I then entered on the subject of the “Corsaletta” and endeavoured to extract from the Earl something more than I got from his Majesty. He declared that England would never seek ought that could disturb the convention or thwart the excellent object which your Serenity had in view. He said he would take the opportunity to mention the subject to the high Admiral when he informed him of the removal of the anchorage tax.
On taking my leave the Earl informed me that the ratification had arrived from Spain in a form that fully satisfied the Dutch and that the peace would now follow without delay; but he was afraid they were going too fast.
As I was closing my despatch the Earl of Salisbury sent me a copy of the ratification, which I enclose.
London, 15th November, 1607.
[Italian; the part in italics deciphered.]

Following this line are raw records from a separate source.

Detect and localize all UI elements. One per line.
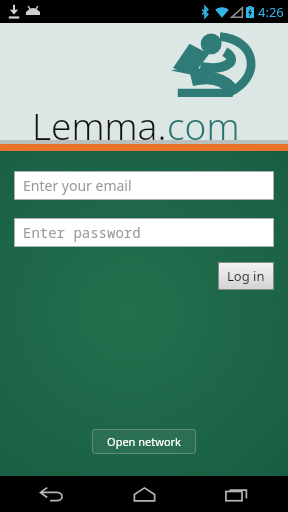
button[interactable]: Back	[12, 476, 92, 512]
button[interactable]: Log in	[218, 262, 274, 290]
staticText: Open network	[107, 434, 181, 449]
button[interactable]: Recent apps	[196, 476, 276, 512]
staticText: Enter your email	[23, 176, 132, 195]
staticText: com	[167, 100, 240, 150]
staticText: 4:26	[258, 3, 284, 21]
staticText: Lemma.	[32, 100, 167, 150]
button[interactable]: Home	[104, 476, 184, 512]
button[interactable]: Enter password	[14, 218, 274, 247]
staticText: Log in	[227, 267, 265, 285]
staticText: Enter password	[23, 223, 141, 242]
button[interactable]: Enter your email	[14, 171, 274, 200]
button[interactable]: Open network	[92, 429, 196, 454]
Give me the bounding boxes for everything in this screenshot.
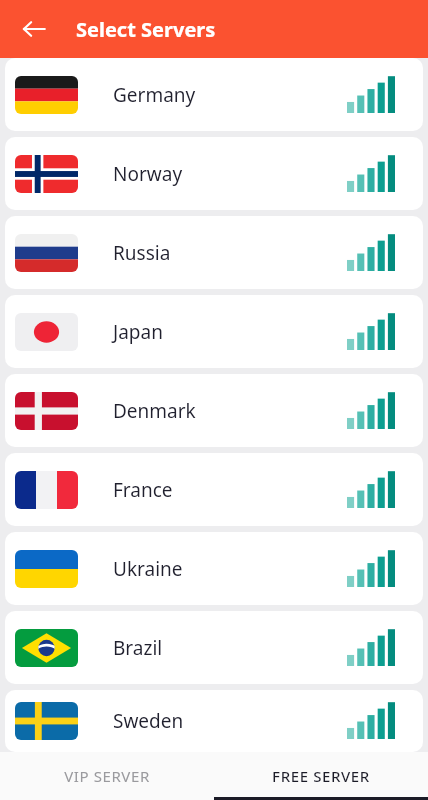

Enclosed in preceding despatch. 115. Ratification of the truce between Flanders and the States.
Signed “fraÿ Juan Ne¨ en Commisso general. Vereyken.”
Nov. 17. Collegio, Secreta. Esposizioni Principi. Venetian Archives. 116. Don Inigo de Cardenas petitions the Cabinet on the subject of his disagreement with Sig. Hieronimo Giustinian, about the terms of contract of lease for the house the Ambassador occupied at San Moise on the Grand Canal. The point is as to the Ambassador's right to sublet, at the close of his mission, to the Ambassador his successor. The Ambassador pleads that the lex loci cannot apply to Ambassadors who are under the jus gentium. The local statutes provided that an owner could always recover his house for his own use, any contract notwithstanding. The rent was 500 crowns (of 7 lire each) a year.-
Nov. 21. Original Despatch, Venetian Archives. 117. Zorzi Giustinian, Venetian Ambassador in England, to the Doge and Senate.
When the Pope received the news that the Archpriest (Blackwell) whom his Holiness kept in England as head of the Catholics, had not only taken the oath of allegiance (fn. 2) in prison, but had issued open letters urging other Catholics to follow his example, he published another brief addressed to the Catholics of the Kingdom, whereby he reaffirmed the previous brief and condemned and abhored the said oath. His Holiness reaffirms his will in this matter and strictly forbids Catholics to take the oath. Although it is thought here that the Pope has made this new prohibition so as not to allow approbation of his representative to be argued from his own silence, still as the matter is such a delicate one, dealing with the question of loyalty in his subjects, the King displays considerable anxiety and argues from these repeated demonstrations that the Pope is ill-disposed towards him personally and is hostile to the quiet of the Kingdom, all the more so as the movement in Ireland gives him an obvious explanation. About that matter they are using extraordinary vigilance. They are looking to their preparations and carefully watching the movements of Tyrone. Since his arrival in Flanders little has been heard of him save that he lives very retired and quietly.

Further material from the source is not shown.